Very few women treat the idea of abortion lightly. And if they did, no amount of graphic posters is going to change their minds. But what of those women who have had abortions, not because they couldn’t care less, but because they felt they had no other option?
I found the actions of the pro-life lobby during the Miss D case particularly repellent. That poor girl had gone through enough as it was and for anyone to tell her that she should bring a pregnancy to term knowing full well that the baby would live no longer than three days was unimaginably cruel.

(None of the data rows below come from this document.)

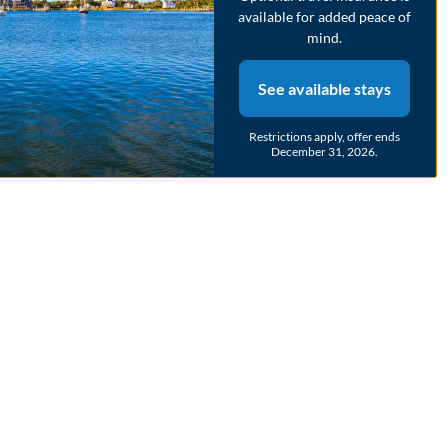
may not accurately represent the final cost
available for added peace of
mind.
2
bedrooms
2
Full
4
guests
See available stays
New Property!
Restrictions apply, offer ends
December 31, 2026.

The abortion laws in this country are completely hypocritical considering we all know that if a woman wants a termination, she can get one a mere short flight away. It’s high time we faced up to this and stopped criminalising women for making what may be the only possible decision in their particular circumstances.
A woman who experiences a crisis pregnancy isn’t just some fool who forgot to use a condom because she was drunk at Oxegen (although that can happen too). She could be anyone – your girlfriend, sister, even your mother. I’m just grateful that, this time, it wasn’t me.